== Task details ==
Which of the lines in the data below contain the string "that"? Copy each of them.

'''

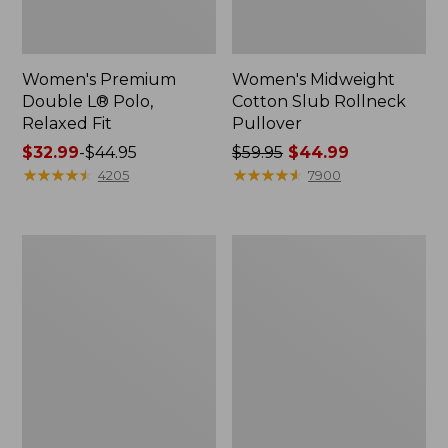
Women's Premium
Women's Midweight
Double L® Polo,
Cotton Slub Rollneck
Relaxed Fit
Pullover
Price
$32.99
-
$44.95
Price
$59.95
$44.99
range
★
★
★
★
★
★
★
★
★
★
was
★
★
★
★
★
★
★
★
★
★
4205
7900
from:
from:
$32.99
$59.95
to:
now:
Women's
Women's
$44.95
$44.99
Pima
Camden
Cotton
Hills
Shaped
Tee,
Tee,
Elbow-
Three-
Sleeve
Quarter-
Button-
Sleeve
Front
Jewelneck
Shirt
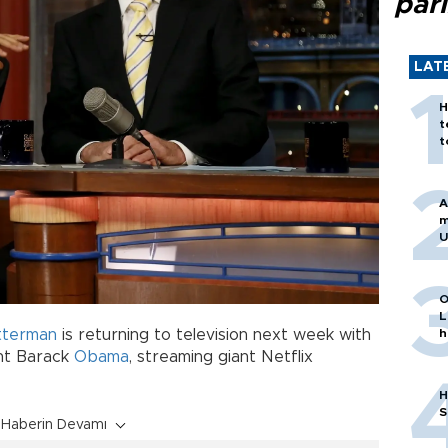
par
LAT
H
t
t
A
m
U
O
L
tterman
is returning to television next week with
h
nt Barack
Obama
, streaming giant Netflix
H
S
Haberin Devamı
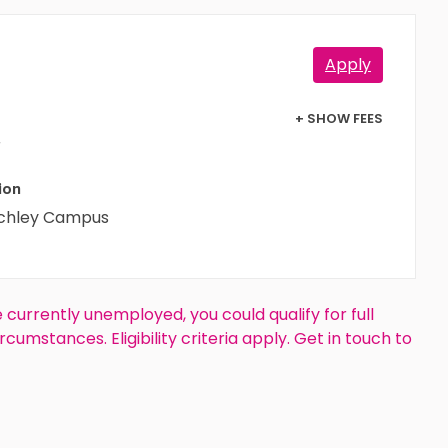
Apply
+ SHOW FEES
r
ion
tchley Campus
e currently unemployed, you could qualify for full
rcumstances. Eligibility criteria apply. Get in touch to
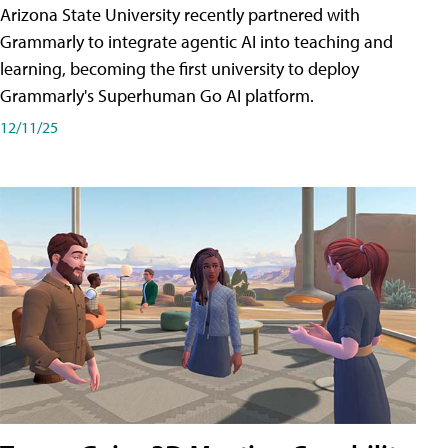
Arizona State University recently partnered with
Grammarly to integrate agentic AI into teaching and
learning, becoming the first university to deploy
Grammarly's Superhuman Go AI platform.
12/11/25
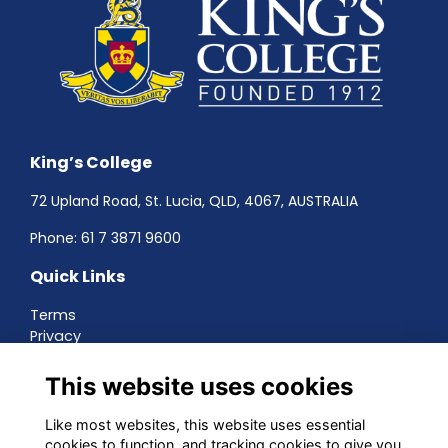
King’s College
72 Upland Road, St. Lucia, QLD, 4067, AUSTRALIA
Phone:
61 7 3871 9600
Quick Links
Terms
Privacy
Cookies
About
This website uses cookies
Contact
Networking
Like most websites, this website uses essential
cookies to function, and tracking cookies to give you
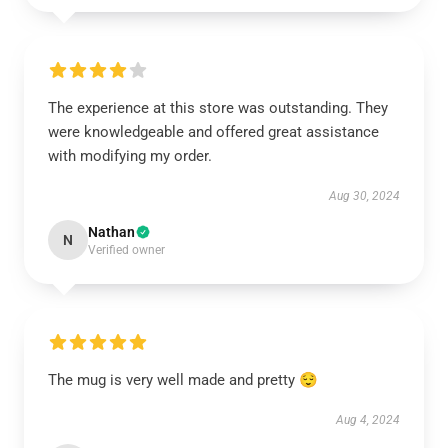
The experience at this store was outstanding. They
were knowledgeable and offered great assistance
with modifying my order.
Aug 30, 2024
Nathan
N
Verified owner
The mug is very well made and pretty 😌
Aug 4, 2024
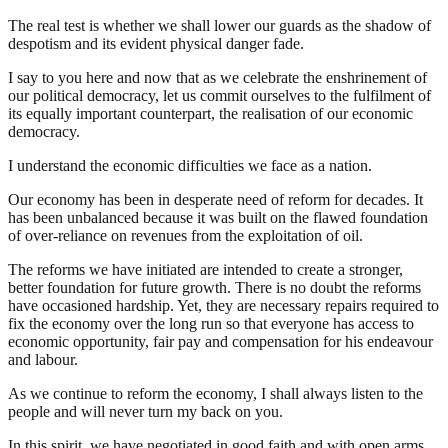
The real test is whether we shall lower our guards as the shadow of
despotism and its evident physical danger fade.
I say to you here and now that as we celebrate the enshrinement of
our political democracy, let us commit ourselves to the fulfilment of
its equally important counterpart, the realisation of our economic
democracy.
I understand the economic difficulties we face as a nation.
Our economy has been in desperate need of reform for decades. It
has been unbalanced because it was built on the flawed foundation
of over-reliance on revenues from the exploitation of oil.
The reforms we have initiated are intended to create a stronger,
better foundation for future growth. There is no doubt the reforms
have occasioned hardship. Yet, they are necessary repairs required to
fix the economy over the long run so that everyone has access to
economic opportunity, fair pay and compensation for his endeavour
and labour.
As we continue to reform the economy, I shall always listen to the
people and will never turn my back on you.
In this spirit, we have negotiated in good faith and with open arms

'''

== Final answer ==
I say to you here and now that as we celebrate the enshrinement of
fix the economy over the long run so that everyone has access to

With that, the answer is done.